(Extracted page text data)

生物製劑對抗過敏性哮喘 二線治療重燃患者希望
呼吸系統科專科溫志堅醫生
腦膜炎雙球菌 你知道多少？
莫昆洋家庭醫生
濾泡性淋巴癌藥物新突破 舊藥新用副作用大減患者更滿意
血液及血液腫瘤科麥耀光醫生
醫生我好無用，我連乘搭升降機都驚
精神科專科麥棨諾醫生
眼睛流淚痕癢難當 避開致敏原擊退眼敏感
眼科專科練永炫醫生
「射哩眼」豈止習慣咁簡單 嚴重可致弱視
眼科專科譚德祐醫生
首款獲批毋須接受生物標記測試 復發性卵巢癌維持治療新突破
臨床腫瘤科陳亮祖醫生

==

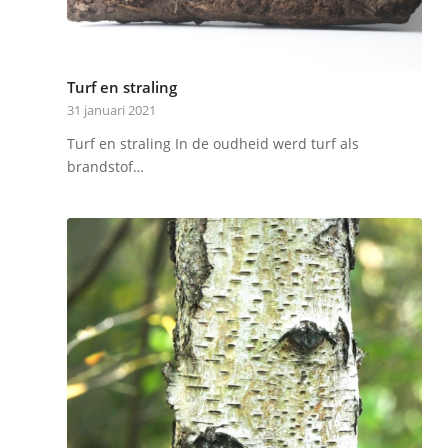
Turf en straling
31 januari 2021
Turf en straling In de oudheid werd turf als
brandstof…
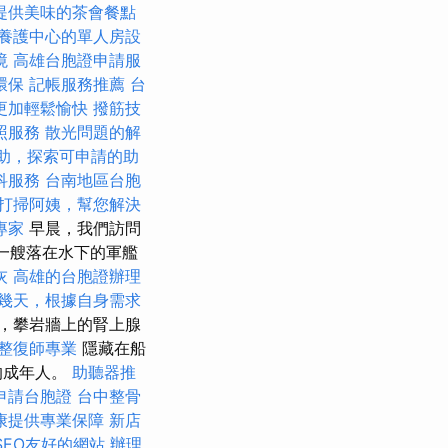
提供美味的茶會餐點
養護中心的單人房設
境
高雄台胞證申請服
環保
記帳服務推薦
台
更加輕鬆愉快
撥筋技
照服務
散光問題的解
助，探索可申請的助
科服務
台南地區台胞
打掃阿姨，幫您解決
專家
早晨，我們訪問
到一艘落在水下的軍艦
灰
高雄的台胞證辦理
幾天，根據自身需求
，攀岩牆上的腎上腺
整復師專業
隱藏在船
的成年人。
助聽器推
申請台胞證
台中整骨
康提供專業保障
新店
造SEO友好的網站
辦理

...

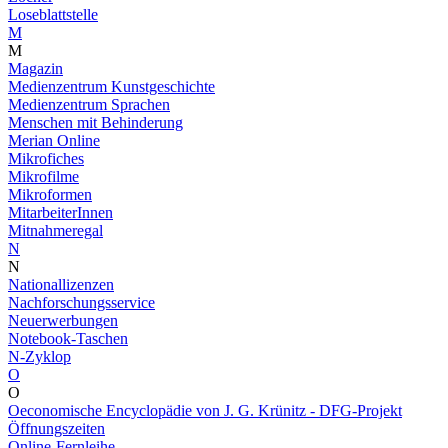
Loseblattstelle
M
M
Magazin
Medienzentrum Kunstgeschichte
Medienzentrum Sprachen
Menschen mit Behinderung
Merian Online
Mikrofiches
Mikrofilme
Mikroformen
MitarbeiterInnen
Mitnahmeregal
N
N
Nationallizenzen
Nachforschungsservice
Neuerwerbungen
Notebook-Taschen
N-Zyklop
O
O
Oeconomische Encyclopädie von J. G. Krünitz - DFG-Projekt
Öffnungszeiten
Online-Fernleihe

● **ABOUT THIS TASK**:
Show all lines from the data above in which the word "straling" appears.

● **YOUR SOLUTION**:
Turf en straling
Turf en straling In de oudheid werd turf als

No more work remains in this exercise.